Thursday, March 6, 2008
The Blitz was not all chip rationing and stiff upper lipness for the Londoners who endured it—there was also the West End, gin, and the promise of non-Nazi-induced blackouts and sasstacular American movie stars, or at least that’s what we have here.
As Miss Pettigrew, the unflappable, always appealing Frances McDormand submerges her sense of style and her not inconsiderable wit into the titular character first created by novelist Winifred Watson in 1938. Miss Pettigrew is an unemployed nanny with a no-nonsense streak and an exceedingly dour sense of couture, who bluffs her way into a job as the “social secretary” for the brain-dead, proto-fashionista, Yank-on-holiday starlet Delysia Lafosse (Amy Adams, of Junebug and Enchanted), with appropriately hilarious results.

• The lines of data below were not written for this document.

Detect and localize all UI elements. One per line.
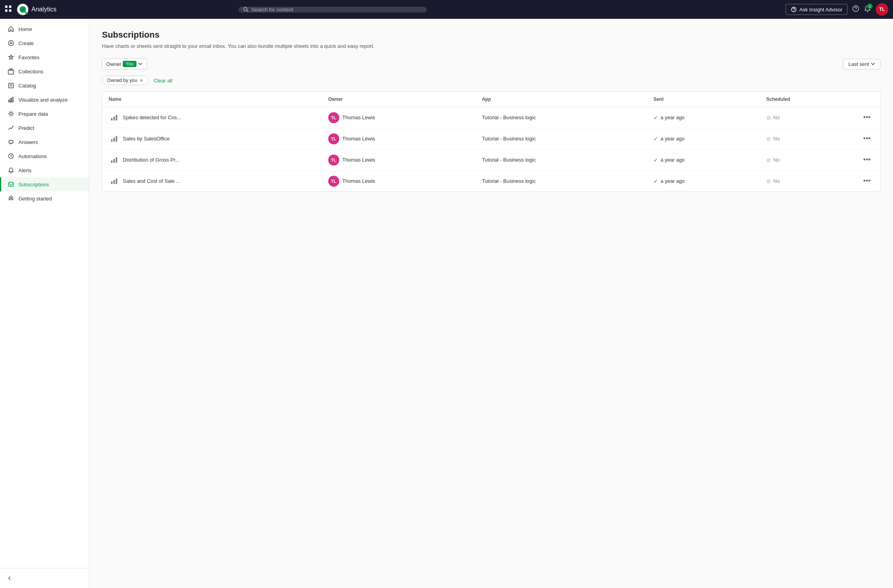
scheduled-value: No	[773, 178, 780, 184]
sidebar-item-catalog[interactable]: Catalog	[0, 78, 89, 93]
sidebar-item-automations[interactable]: Automations	[0, 149, 89, 163]
table-row: Spikes detected for Cos... TL Thomas Lew…	[102, 107, 880, 128]
remove-pill-icon[interactable]: ✕	[140, 78, 143, 83]
insight-icon	[791, 6, 797, 13]
sidebar-item-predict[interactable]: Predict	[0, 121, 89, 135]
filter-left: Owner You	[102, 58, 147, 69]
sidebar-item-visualize[interactable]: Visualize and analyze	[0, 93, 89, 107]
filters-bar: Owner You Last sent	[102, 58, 880, 69]
row-chart-icon	[109, 112, 120, 123]
help-icon[interactable]	[852, 5, 859, 14]
row-actions-cell[interactable]: •••	[854, 107, 880, 128]
sidebar-collapse-button[interactable]	[0, 572, 89, 585]
sidebar-item-subscriptions[interactable]: Subscriptions	[0, 177, 89, 191]
row-scheduled-cell: ⊘ No	[760, 107, 854, 128]
svg-line-8	[247, 10, 248, 11]
row-sent-cell: ✓ a year ago	[647, 128, 760, 149]
page-description: Have charts or sheets sent straight to y…	[102, 43, 880, 49]
chart-icon	[7, 96, 15, 103]
notification-badge: 1	[867, 4, 873, 9]
insight-advisor-button[interactable]: Ask Insight Advisor	[786, 4, 848, 15]
sort-label: Last sent	[848, 61, 869, 67]
row-actions-cell[interactable]: •••	[854, 128, 880, 149]
sidebar-item-answers[interactable]: Answers	[0, 135, 89, 149]
clear-all-button[interactable]: Clear all	[151, 76, 175, 85]
col-header-actions	[854, 92, 880, 107]
svg-point-10	[793, 11, 794, 11]
sidebar-item-prepare[interactable]: Prepare data	[0, 107, 89, 121]
row-owner-cell: TL Thomas Lewis	[322, 128, 476, 149]
sent-check-icon: ✓	[653, 178, 658, 184]
table-header-row: Name Owner App Sent Scheduled	[102, 92, 880, 107]
row-name-cell[interactable]: Spikes detected for Cos...	[102, 107, 322, 128]
row-actions-cell[interactable]: •••	[854, 171, 880, 192]
app-name: Tutorial - Business logic	[482, 115, 536, 120]
scheduled-value: No	[773, 157, 780, 163]
prepare-icon	[7, 110, 15, 117]
row-sent-cell: ✓ a year ago	[647, 171, 760, 192]
search-bar[interactable]	[238, 7, 427, 13]
owned-by-you-label: Owned by you	[107, 78, 137, 83]
star-icon	[7, 54, 15, 61]
row-chart-icon	[109, 133, 120, 144]
sidebar-label-visualize: Visualize and analyze	[18, 97, 68, 103]
sidebar-item-getting-started[interactable]: Getting started	[0, 191, 89, 206]
svg-rect-33	[113, 159, 115, 163]
row-more-button[interactable]: •••	[860, 154, 874, 166]
owner-avatar: TL	[328, 176, 339, 187]
owner-avatar: TL	[328, 133, 339, 144]
row-owner-cell: TL Thomas Lewis	[322, 107, 476, 128]
app-name: Tutorial - Business logic	[482, 178, 536, 184]
row-chart-icon	[109, 176, 120, 187]
sidebar-item-favorites[interactable]: Favorites	[0, 50, 89, 64]
sidebar-label-answers: Answers	[18, 139, 38, 145]
svg-point-11	[853, 5, 858, 11]
app-name: Tutorial - Business logic	[482, 136, 536, 142]
app-logo[interactable]: Analytics	[16, 3, 56, 16]
notifications-icon[interactable]: 1	[864, 5, 871, 14]
sidebar-label-catalog: Catalog	[18, 83, 36, 89]
owner-name: Thomas Lewis	[342, 136, 375, 142]
svg-rect-32	[111, 160, 113, 163]
row-name: Spikes detected for Cos...	[123, 115, 181, 120]
sidebar-item-collections[interactable]: Collections	[0, 64, 89, 78]
table-row: Sales by SalesOffice TL Thomas Lewis Tut…	[102, 128, 880, 149]
sidebar-item-alerts[interactable]: Alerts	[0, 163, 89, 177]
svg-rect-36	[113, 180, 115, 184]
owned-by-you-pill[interactable]: Owned by you ✕	[102, 76, 148, 85]
row-name-cell[interactable]: Distribution of Gross Pr...	[102, 149, 322, 171]
row-more-button[interactable]: •••	[860, 175, 874, 187]
grid-icon[interactable]	[5, 5, 12, 14]
sent-time: a year ago	[660, 178, 684, 184]
row-sent-cell: ✓ a year ago	[647, 149, 760, 171]
row-name-cell[interactable]: Sales and Cost of Sale ...	[102, 171, 322, 192]
row-more-button[interactable]: •••	[860, 133, 874, 144]
row-name-cell[interactable]: Sales by SalesOffice	[102, 128, 322, 149]
row-more-button[interactable]: •••	[860, 112, 874, 123]
col-header-sent: Sent	[647, 92, 760, 107]
row-owner-cell: TL Thomas Lewis	[322, 149, 476, 171]
search-input[interactable]	[251, 7, 422, 13]
owner-filter-dropdown[interactable]: Owner You	[102, 58, 147, 69]
svg-rect-17	[9, 83, 13, 88]
row-chart-icon	[109, 155, 120, 166]
owner-filter-label: Owner	[106, 61, 121, 67]
sidebar-label-automations: Automations	[18, 153, 47, 159]
subscriptions-icon	[7, 181, 15, 188]
row-actions-cell[interactable]: •••	[854, 149, 880, 171]
sidebar-item-create[interactable]: Create	[0, 36, 89, 50]
sort-dropdown[interactable]: Last sent	[843, 59, 880, 69]
collection-icon	[7, 68, 15, 75]
user-avatar[interactable]: TL	[876, 3, 888, 16]
row-app-cell: Tutorial - Business logic	[476, 149, 647, 171]
sidebar-item-home[interactable]: Home	[0, 22, 89, 36]
create-icon	[7, 40, 15, 47]
app-name: Tutorial - Business logic	[482, 157, 536, 163]
row-app-cell: Tutorial - Business logic	[476, 107, 647, 128]
sidebar-label-prepare: Prepare data	[18, 111, 48, 117]
predict-icon	[7, 124, 15, 131]
table: Name Owner App Sent Scheduled	[102, 92, 880, 191]
sent-time: a year ago	[660, 136, 684, 142]
row-name: Distribution of Gross Pr...	[123, 157, 180, 163]
svg-rect-28	[116, 115, 117, 120]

Or maybe not so hilarious, depending on how you feel about P.G. Wodehouse’s Jeeves and Bertie stories (which are echoed here), the madcap screwball comedies of the ‘30s (ditto), and Adams’ relentlessly chipper perkiness, which would threaten to tip over into outright self-parody were one not already aware of what a talented comedienne she can be.
Watching Adams bat her eyes, grind her hips, and befuddle herself betwixt the revolving cast of semi-eligible suitors (Lee Pace, Mark Strong, Ciaran Hings) who wander pre- and post-coitally into her widespread and indiscriminate arms as she vies for financial security, love, and a plum theatrical part (although not necessarily in that order), is great fun: “What ho, Jeeves!,” indeed. (However, watching McDormand read the Manhattan White Pages to herself in a dark room would, one suspects, be even more entertaining.) Adams titillates but McDormand fascinates, an important distinction.
That Miss Pettigrew, apparently a closed circuit from the start, should in the end outshine her bubble-headed charge, a real live wire from the get-go, is less a shocking discovery than the starting-off point for a swell stage play or, as here, a novel from the pre-feminist trenches. The comedic success of this pair of dramatic archetypes, the radiant flibbertigibbet and the gray, lumpen, elder spinster, in a lightweight bit of piffle such as this is a testament to both Adams and McDormand’s smarts. It’s tough to play dumb when you’re not, and even more difficult to dial down your own innate brilliance.
MISS PETTIGREW LIVES FOR A DAY ( 2 ½ ) Directed by Bharat Nalluri • Starring Frances McDormand, Amy Adams, Shirley Henderson, Lee Pace, Mark Strong and Ciaran Hings • PG-13, 92 min •At the Century Cinemas Del Monte Center.